In the classification task of natural language processing research, feature combination can often reduce the classification error rate more effectively. Table 5 lists the classification experiment results based on the maximum entropy model after combining the three typical word posterior probability features described in this paper and the three linguistic features. It can be seen from Figure 8 that, in terms of CER, compared with the baseline system, the CER of the three combined features has been reduced by 13.14%, 14.25%, and 13.92% (relative values), respectively, and the F value has also been significantly improved. Although the classification performance of the three feature combinations is not significant, the classification characteristics of the three feature combinations are consistent with those of a single WPP feature; that is, the combination “Win + Word + POS + Link” has the lowest classification error rate and the combination “Dir + Word + POS + Link” has the highest F value, indicating that the word posterior probability feature based on the sliding window position can capture more contextual information, so that its ability to distinguish translation errors is stronger than the word posterior probability feature based on a fixed position. This ability is manifested not only in the comparison of individual features but also in combined features. While comparing the combined effects of three different WPP features, Table 5 also reveals the contribution of linguistic features to error detection, indicating that linguistic features can effectively reduce the classification error rate and improve the ability of error prediction.

5. Conclusion

This paper proposes a new reordering instance extraction algorithm and adds new features on this basis to achieve better translation results. First, the problem of data imbalance in the maximum entropy training process is directly solved by limiting the number of order-preserving instances, and the translation performance is reduced due to too little feature information. On this basis, the addition of first word features and combination features improves translation performance. Second, the third type of phrase combination order is introduced, that is, nonadjacent cases other than order-preserving and reverse-ordering; although the BLEU value has decreased, it is still higher than the baseline system.
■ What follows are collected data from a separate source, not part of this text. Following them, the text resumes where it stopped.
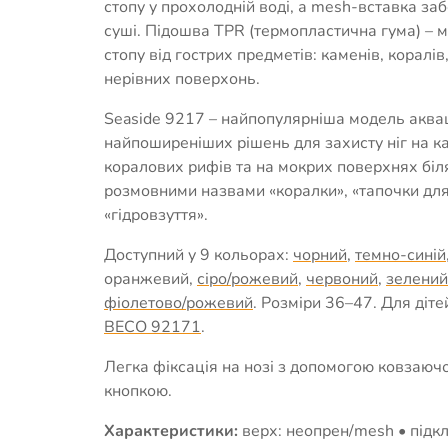
стопу у прохолодній воді, а mesh-вставка за
суші. Підошва TPR (термопластична гума) – м
стопу від гострих предметів: каменів, коралів
нерівних поверхонь.
Seaside 9217 – найпопулярніша модель акваш
найпоширеніших рішень для захисту ніг на к
коралових рифів та на мокрих поверхнях біля
розмовними назвами «коралки», «тапочки для
«гідровзуття».
Доступний у 9 кольорах:
чорний
,
темно-синій
оранжевий,
сіро/рожевий
,
червоний
,
зелений
фіолетово/рожевий
. Розміри 36–47. Для діте
BECO 92171
.
Легка фіксація на нозі з допомогою ковзаюч
кнопкою.
Характеристики:
верх: неопрен/mesh • підкл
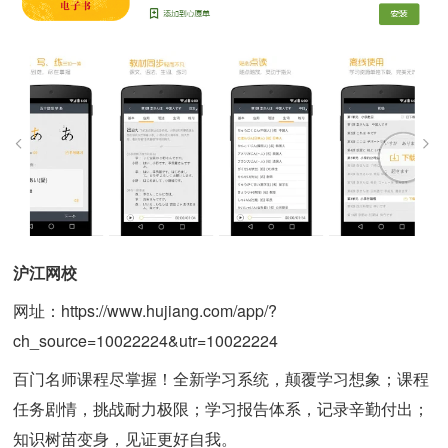
沪江网校
网址：https://www.hujiang.com/app/?
ch_source=10022224&utr=10022224
百门名师课程尽掌握！全新学习系统，颠覆学习想象；课程
任务剧情，挑战耐力极限；学习报告体系，记录辛勤付出；
知识树苗变身，见证更好自我。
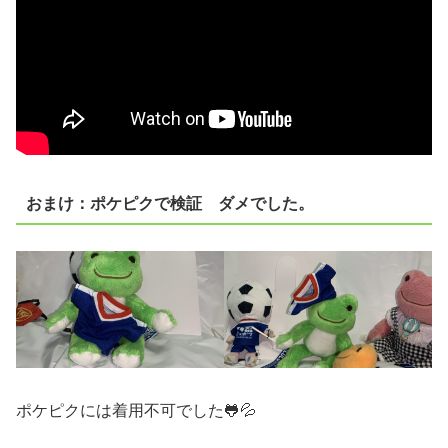
おまけ：ポケピクで検証 ダメでした。
ポケピクには着用不可でした🐸💦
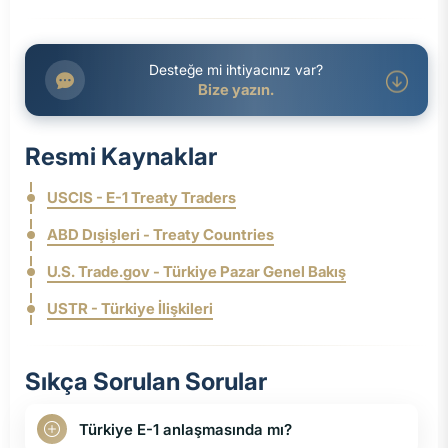
Desteğe mi ihtiyacınız var?
Bize yazın.
Resmi Kaynaklar
USCIS - E-1 Treaty Traders
ABD Dışişleri - Treaty Countries
U.S. Trade.gov - Türkiye Pazar Genel Bakış
USTR - Türkiye İlişkileri
Sıkça Sorulan Sorular
Türkiye E-1 anlaşmasında mı?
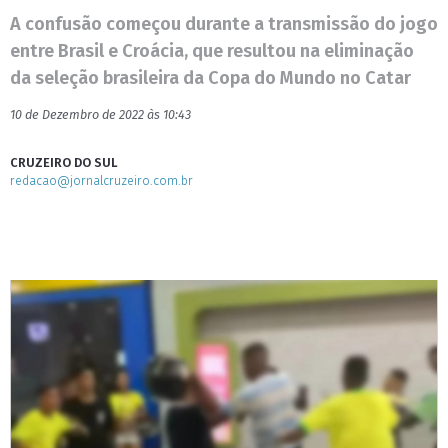
A confusão começou durante a transmissão do jogo
entre Brasil e Croácia, que resultou na eliminação
da seleção brasileira da Copa do Mundo no Catar
10 de Dezembro de 2022 às 10:43
CRUZEIRO DO SUL
redacao@jornalcruzeiro.com.br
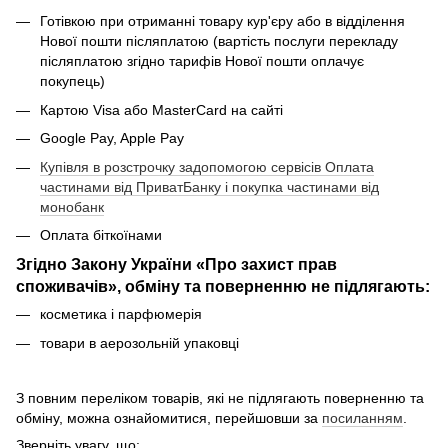
Готівкою при отриманні товару кур'єру або в відділення
Нової пошти післяплатою (вартість послуги перекладу
післяплатою згідно тарифів Нової пошти оплачує
покупець)
Картою Visa або MasterCard на сайті
Google Pay, Apple Pay
Купівля в розстрочку задопомогою сервісів Оплата
частинами від ПриватБанку і покупка частинами від
монобанк
Оплата біткоїнами
Згідно Закону України «Про захист прав
споживачів», обміну та поверненню не підлягають:
косметика і парфюмерія
товари в аерозольній упаковці
З повним переліком товарів, які не підлягають поверненню та
обміну, можна ознайомитися, перейшовши за
посиланням
.
Зверніть увагу, що:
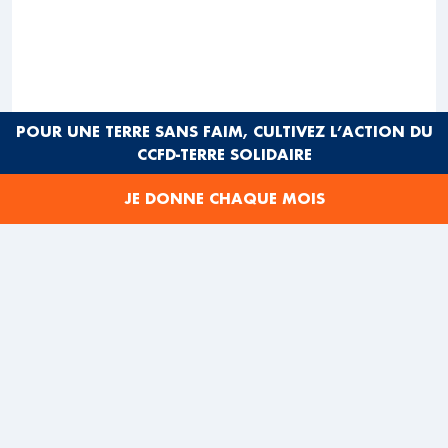
POUR UNE TERRE SANS FAIM, CULTIVEZ L’ACTION DU
CCFD-TERRE SOLIDAIRE
JE DONNE CHAQUE MOIS
Betty
, Tiffany McDaniel, éditions Gallmeister Totem
BETTY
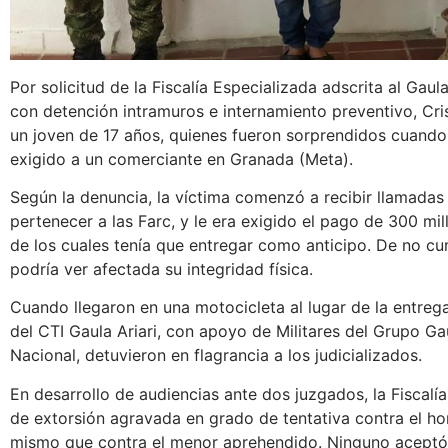
Por solicitud de la Fiscalía Especializada adscrita al Gaul
con detención intramuros e internamiento preventivo, Cr
un joven de 17 años, quienes fueron sorprendidos cuando 
exigido a un comerciante en Granada (Meta).
Según la denuncia, la víctima comenzó a recibir llamada
pertenecer a las Farc, y le era exigido el pago de 300 mi
de los cuales tenía que entregar como anticipo. De no cu
podría ver afectada su integridad física.
Cuando llegaron en una motocicleta al lugar de la entrega
del CTI Gaula Ariari, con apoyo de Militares del Grupo Gau
Nacional, detuvieron en flagrancia a los judicializados.
En desarrollo de audiencias ante dos juzgados, la Fiscalía
de extorsión agravada en grado de tentativa contra el h
mismo que contra el menor aprehendido. Ninguno aceptó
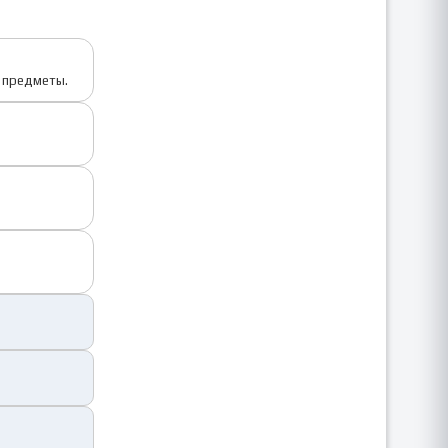
е предметы.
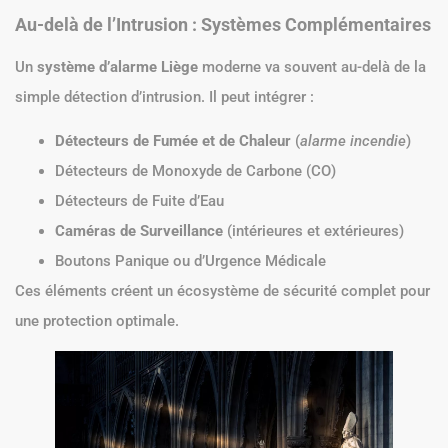
Au-delà de l’Intrusion : Systèmes Complémentaires
Un
système d’alarme Liège
moderne va souvent au-delà de la
simple détection d’intrusion. Il peut intégrer :
Détecteurs de Fumée et de Chaleur
(
alarme incendie
)
Détecteurs de Monoxyde de Carbone (CO)
Détecteurs de Fuite d’Eau
Caméras de Surveillance
(intérieures et extérieures)
Boutons Panique ou d’Urgence Médicale
Ces éléments créent un écosystème de sécurité complet pour
une protection optimale.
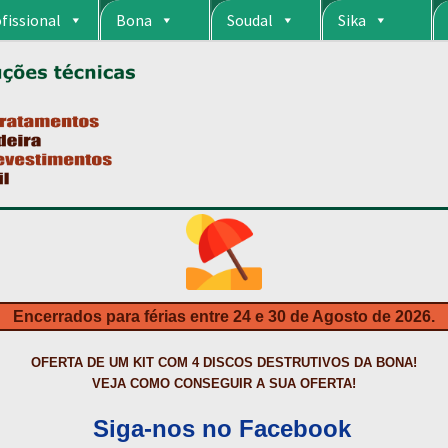
fissional
Bona
Soudal
Sika
RIA
CARRINHO
CART
COLAGEM DE PISOS DE MADEIRA
COLAGEM DE VI
S DA BONA?
CONSTRUÇÃO CIVIL
CONTACTOS
DESTAQUES “ESTRELAS
MPRAS
HIDROFUGANTES
HOMEPAGE
IMPERMEABILIZAÇÕES
INQUÉRITO
NTA
NEWSLETTER
PINTURA PAVIMENTOS DE CIMENTO
PISOS DESPOR
IS
PRODUTOS ECOLÓGICOS CERTIFICADOS
PRODUTOS PARA A INDÚS
ÇÃO DE BETÃO COM FERRO À VISTA
REVESTIMENTO DE TANQUES E 
Encerrados para férias entre 24 e 30 de Agosto de 2026.
TAÇÃO
TERMOS E CONDIÇÕES
TINTA PROTEÇÃO
TINTAS
TRATAMENTO D
OFERTA DE UM KIT COM 4 DISCOS DESTRUTIVOS DA BONA!
VEJA COMO CONSEGUIR A SUA OFERTA!
Siga-nos no Facebook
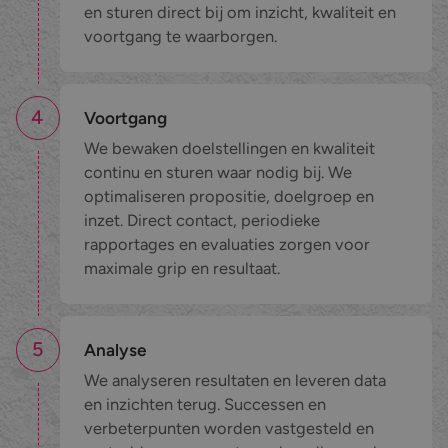
en sturen direct bij om inzicht, kwaliteit en
voortgang te waarborgen.
4
Voortgang
We bewaken doelstellingen en kwaliteit
continu en sturen waar nodig bij. We
optimaliseren propositie, doelgroep en
inzet. Direct contact, periodieke
rapportages en evaluaties zorgen voor
maximale grip en resultaat.
5
Analyse
We analyseren resultaten en leveren data
en inzichten terug. Successen en
verbeterpunten worden vastgesteld en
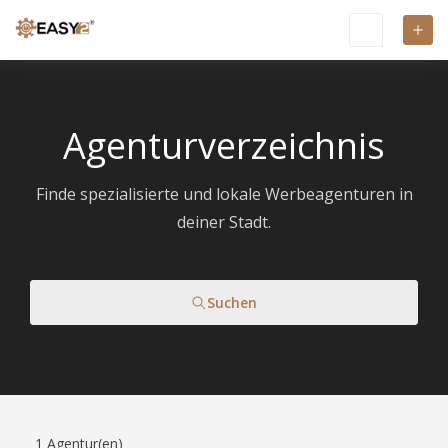
Agenturverzeichnis
Finde spezialisierte und lokale Werbeagenturen in
deiner Stadt.
Suchen
1
Agentur(en)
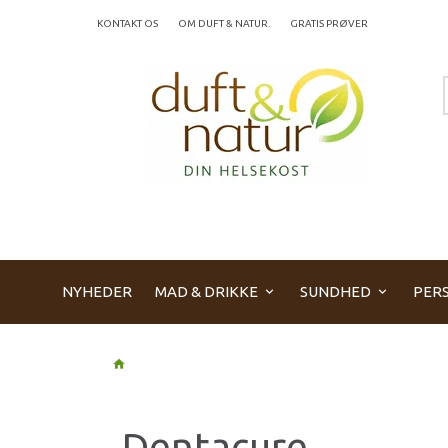
KONTAKT OS
OM DUFT & NATUR.
GRATIS PRØVER
NYHEDER
MAD & DRIKKE
SUNDHED
PERS
Dentacure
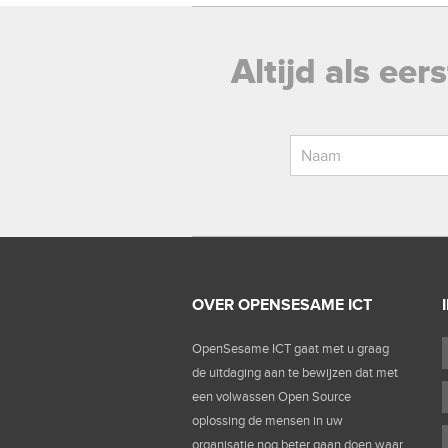
Altijd als ee
OVER OPENSESAME ICT
OpenSesame ICT gaat met u graag
de uitdaging aan te bewijzen dat met
een volwassen Open Source
oplossing de mensen in uw
organisatie nog beter gaan doen waar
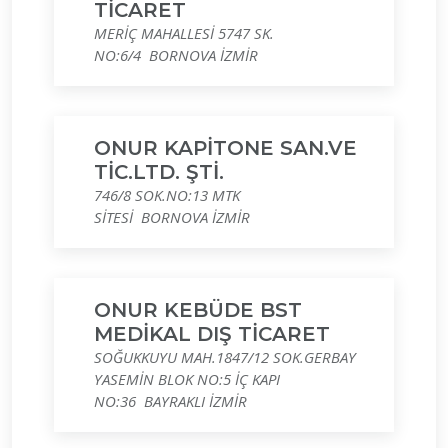
TİCARET
MERİÇ MAHALLESİ 5747 SK.
NO:6/4 BORNOVA İZMİR
ONUR KAPİTONE SAN.VE
TİC.LTD. ŞTİ.
746/8 SOK.NO:13 MTK
SİTESİ BORNOVA İZMİR
ONUR KEBÜDE BST
MEDİKAL DIŞ TİCARET
SOĞUKKUYU MAH.1847/12 SOK.GERBAY
YASEMİN BLOK NO:5 İÇ KAPI
NO:36 BAYRAKLI İZMİR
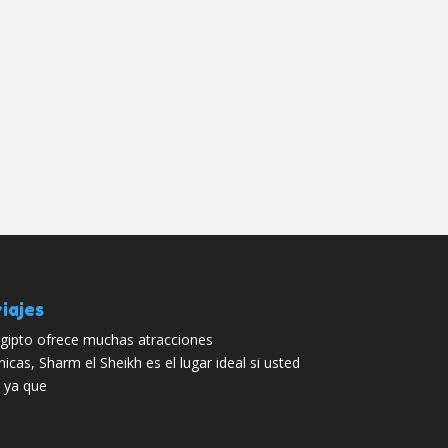
iajes
Egipto ofrece muchas atracciones
icas, Sharm el Sheikh es el lugar ideal si usted
 ya que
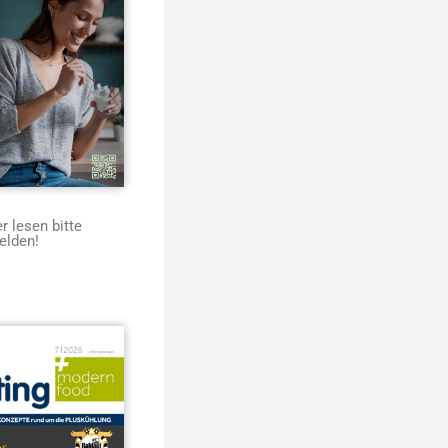
 lesen bitte
elden!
Finally, this article attempts to expand the unaligned words in aligned phrases in the experiment, increase the amount of reranking example feature data, and achieve the best translation performance. In the next step, we will continue to study the impact of reordering instance features on translation performance, focusing on the integration of syntactic knowledge features, hoping to further improve translation performance. In addition, we will further explore the improvement of the decoder based on the bracketed transcription grammar framework, so that it can handle the situation where the source language phrases are adjacent but the target language phrases are not adjacent.

Data Availability

The data used to support the findings of this study are available from the corresponding author upon request.

Conflicts of Interest

The author declares that there are no conflicts of interest or personal relationships that could have appeared to influence the work reported in this paper.

Acknowledgments

This work was supported by the Key Humanities and Social Sciences Project in Anhui Province in 2019: A Study of Interpersonal Strategies in Intercultural Communication (no. SK2019A0662).